> What you need to do:
Report the number of lines in the data where the word "rate" appears, and add no other text.

> Source records:

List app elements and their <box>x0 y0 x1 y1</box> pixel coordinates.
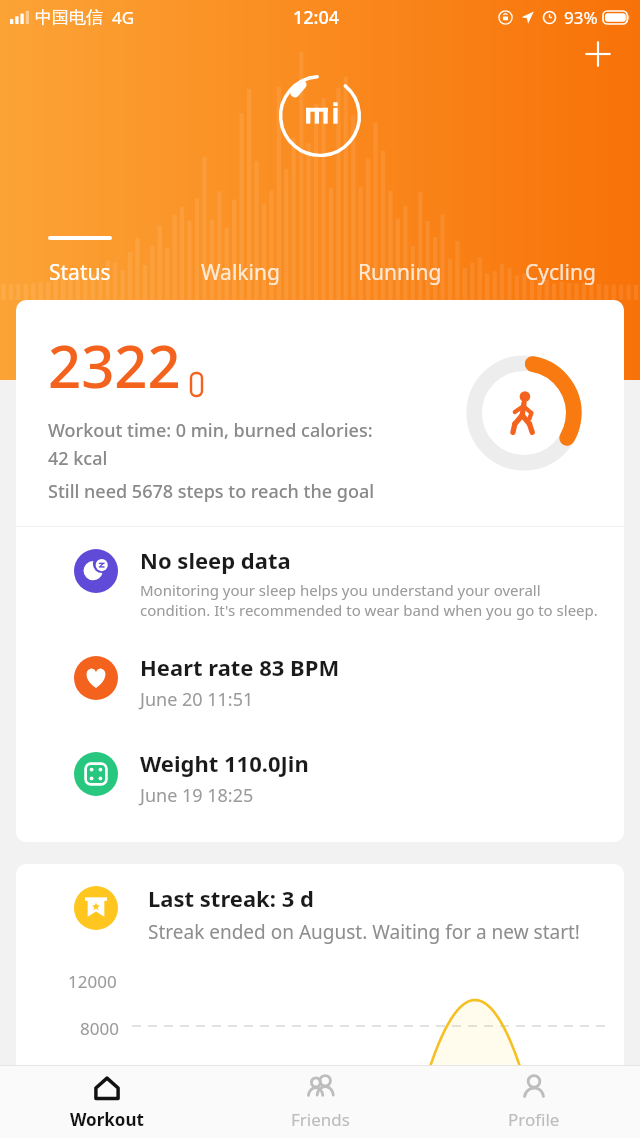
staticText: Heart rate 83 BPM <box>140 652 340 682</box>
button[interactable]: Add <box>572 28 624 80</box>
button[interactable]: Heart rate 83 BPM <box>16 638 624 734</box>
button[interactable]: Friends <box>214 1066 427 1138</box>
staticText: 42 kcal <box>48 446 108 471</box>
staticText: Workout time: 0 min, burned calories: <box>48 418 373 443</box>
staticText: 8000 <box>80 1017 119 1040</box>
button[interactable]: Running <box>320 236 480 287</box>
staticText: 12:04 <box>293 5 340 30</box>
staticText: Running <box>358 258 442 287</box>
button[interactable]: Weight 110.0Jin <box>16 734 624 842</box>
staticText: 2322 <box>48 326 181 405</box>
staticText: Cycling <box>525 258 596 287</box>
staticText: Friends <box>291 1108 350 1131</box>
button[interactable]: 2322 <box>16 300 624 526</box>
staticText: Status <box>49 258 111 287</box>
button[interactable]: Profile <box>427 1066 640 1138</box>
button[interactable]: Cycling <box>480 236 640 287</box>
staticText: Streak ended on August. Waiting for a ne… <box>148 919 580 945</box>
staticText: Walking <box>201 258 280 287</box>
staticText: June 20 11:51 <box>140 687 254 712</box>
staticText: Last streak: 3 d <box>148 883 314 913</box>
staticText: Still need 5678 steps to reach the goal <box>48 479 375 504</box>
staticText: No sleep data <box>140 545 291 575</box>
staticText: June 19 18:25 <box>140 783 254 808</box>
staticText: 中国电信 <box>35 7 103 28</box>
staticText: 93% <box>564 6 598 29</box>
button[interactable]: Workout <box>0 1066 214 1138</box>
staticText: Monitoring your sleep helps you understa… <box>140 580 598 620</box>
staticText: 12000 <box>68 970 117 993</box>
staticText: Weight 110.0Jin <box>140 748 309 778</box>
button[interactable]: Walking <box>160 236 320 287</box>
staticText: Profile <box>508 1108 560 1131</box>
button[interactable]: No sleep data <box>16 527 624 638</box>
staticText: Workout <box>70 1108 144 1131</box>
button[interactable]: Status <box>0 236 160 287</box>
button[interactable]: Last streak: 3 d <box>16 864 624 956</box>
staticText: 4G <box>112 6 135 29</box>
* * *
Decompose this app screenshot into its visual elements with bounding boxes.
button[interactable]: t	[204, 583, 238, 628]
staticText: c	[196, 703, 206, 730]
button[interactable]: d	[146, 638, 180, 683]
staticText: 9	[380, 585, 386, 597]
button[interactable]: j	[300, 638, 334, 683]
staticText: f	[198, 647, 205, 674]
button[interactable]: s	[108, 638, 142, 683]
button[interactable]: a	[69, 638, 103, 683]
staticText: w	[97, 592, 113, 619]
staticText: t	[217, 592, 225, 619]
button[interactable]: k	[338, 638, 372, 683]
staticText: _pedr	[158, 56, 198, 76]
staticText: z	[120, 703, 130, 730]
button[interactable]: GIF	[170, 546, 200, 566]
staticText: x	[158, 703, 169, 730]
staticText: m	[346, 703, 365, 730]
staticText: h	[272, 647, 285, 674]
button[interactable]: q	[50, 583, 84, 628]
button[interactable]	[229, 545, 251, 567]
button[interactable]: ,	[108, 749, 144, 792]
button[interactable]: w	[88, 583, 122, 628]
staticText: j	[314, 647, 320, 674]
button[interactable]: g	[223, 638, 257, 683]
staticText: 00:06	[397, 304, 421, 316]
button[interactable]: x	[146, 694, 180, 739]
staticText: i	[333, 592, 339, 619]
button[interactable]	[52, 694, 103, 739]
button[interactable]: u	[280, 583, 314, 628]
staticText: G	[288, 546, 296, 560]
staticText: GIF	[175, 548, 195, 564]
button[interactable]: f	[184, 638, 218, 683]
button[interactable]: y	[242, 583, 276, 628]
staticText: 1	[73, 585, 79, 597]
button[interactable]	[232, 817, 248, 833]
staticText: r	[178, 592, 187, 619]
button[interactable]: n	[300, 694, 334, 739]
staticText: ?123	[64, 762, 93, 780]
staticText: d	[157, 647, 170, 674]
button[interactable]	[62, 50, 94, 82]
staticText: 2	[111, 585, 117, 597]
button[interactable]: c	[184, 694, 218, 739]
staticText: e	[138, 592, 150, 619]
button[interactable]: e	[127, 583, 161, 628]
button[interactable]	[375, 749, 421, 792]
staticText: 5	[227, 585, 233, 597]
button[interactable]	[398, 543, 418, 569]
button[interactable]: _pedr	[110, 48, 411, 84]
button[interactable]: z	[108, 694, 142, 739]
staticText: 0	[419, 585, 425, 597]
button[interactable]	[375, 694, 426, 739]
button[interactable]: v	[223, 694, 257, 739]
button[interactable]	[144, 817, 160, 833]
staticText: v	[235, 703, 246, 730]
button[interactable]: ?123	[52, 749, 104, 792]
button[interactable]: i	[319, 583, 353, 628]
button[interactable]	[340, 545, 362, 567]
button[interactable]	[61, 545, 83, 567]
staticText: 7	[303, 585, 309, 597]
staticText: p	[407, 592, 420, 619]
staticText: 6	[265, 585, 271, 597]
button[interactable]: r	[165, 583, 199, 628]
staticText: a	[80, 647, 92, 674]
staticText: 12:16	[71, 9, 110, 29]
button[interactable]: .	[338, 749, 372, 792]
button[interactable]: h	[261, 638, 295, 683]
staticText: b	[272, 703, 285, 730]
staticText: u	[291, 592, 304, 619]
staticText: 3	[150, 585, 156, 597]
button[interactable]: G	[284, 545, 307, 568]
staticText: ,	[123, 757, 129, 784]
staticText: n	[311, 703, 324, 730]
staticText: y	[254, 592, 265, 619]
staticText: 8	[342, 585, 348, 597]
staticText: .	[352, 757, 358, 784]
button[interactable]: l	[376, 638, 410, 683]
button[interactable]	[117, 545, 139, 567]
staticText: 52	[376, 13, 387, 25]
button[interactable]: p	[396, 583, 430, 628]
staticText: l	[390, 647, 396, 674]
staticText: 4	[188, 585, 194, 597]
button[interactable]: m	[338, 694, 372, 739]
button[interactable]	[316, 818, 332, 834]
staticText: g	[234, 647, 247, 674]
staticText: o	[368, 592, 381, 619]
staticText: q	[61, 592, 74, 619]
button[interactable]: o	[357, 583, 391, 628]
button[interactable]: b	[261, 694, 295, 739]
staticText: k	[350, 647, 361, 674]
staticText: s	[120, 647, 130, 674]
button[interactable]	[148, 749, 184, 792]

> Answer box:
2